The attitudes of most Germans involved in the occupation are difficult to fathom. “Beyond the extraordinary bloodletting this undertaking entailed,” Bartov writes, “perhaps its most scandalous aspect was the astonishing ease with which it was accomplished and the extent to which the killers, along with their spouses and children, lovers and colleagues, friends and parents, appear to have enjoyed their brief murderous sojourn in the region. For many of them, this was clearly the best time of their lives: they had almost unlimited access to food, liquor, tobacco, and sex, and, most important, they became supreme masters over life and death.” Bartov documents this claim with abundant examples from eyewitness testimony and written records.

To put this story in perspective, keep in mind that half of all the six million Jews who perished in the Holocaust were Polish. Since the mid-seventeenth century, the “Jews of Poland [had] constituted the single largest Jewish population in the world.” And during the nearly 400 years before World War II, Jews had frequently been victims of violence by Poles, Cossacks, and Ukrainians. Over the centuries, hundreds of thousands perished at their hands.

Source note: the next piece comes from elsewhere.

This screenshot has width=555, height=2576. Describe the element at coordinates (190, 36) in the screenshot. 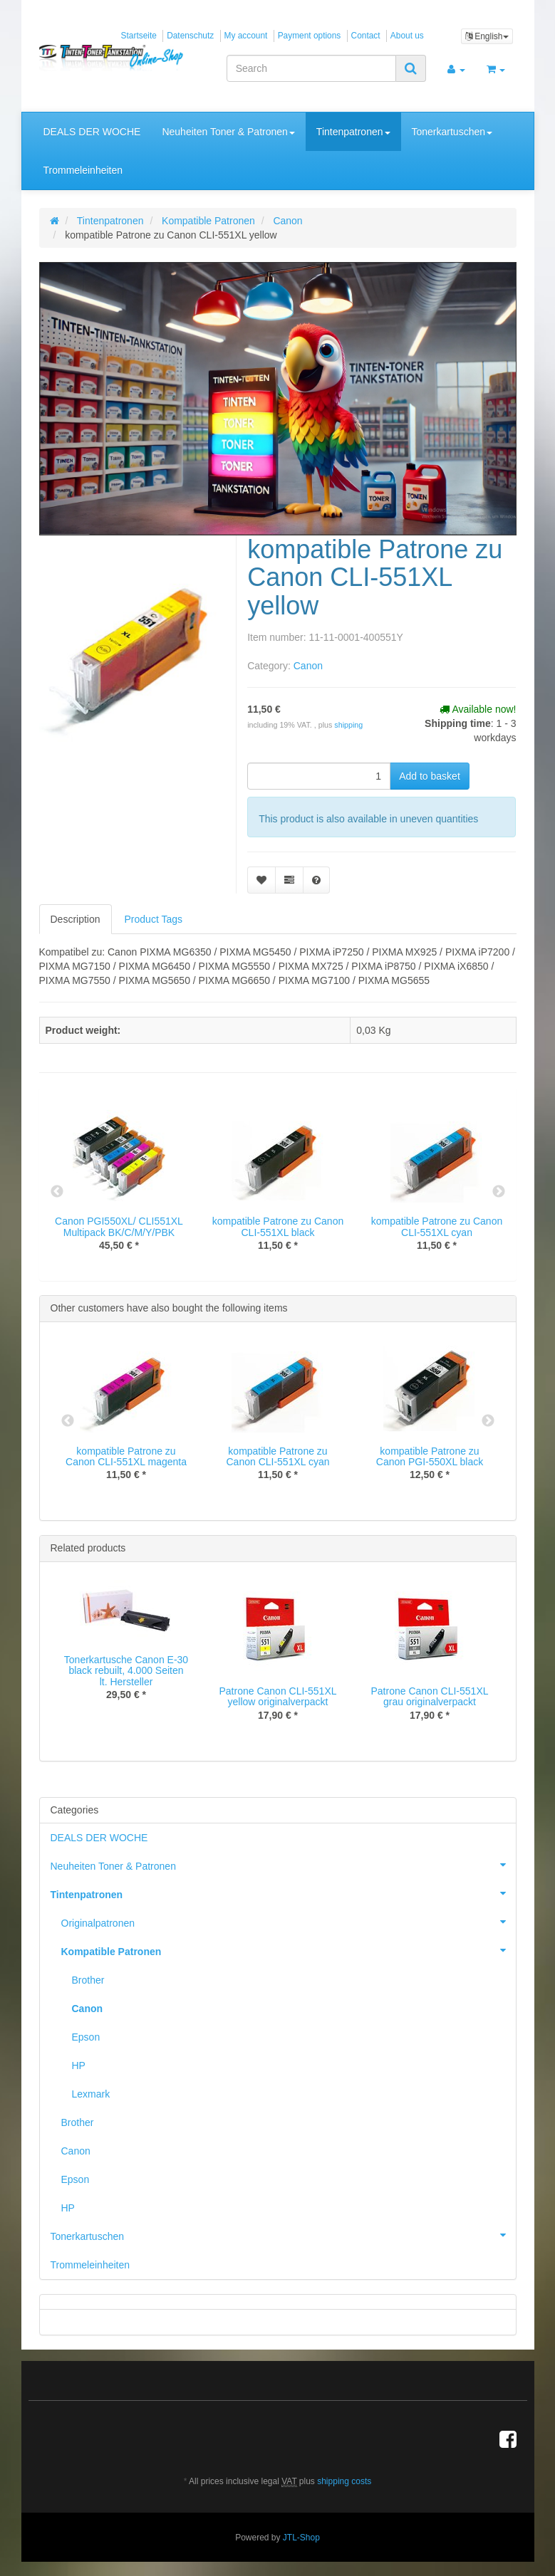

Bartov lays to rest the romanticized image of the shtetl popularized in the Broadway musical, Fiddler on the Roof. “The Jews did not live segregated from the Christian population; the entire notion of a shtetl existing in some sort of splendid (or sordid) isolation is merely a figment of the Jewish literary and folkloristic imagination.”

Anatomy of a Genocide is a significant contribution to our understanding of one of the most significant events of the 2oth century.

About the author

Israeli-born Omer Bartov is a professor of European history and German studies at Brown University. He has won a great many academic  awards, not just in the United States and Israel but in other countries as well. Anatomy of a Genocide, his ninth book, was the product of the author’s long-term quest to learn about his ancestors. Researching and writing the book took two decades and involved travel “across three continents and nine countries.” Bartov’s parents and their families had lived in Buczacz. “Of the family that stayed behind,” Bartov writes, “both hers and my father’s, not a single member survived—all of them murdered.”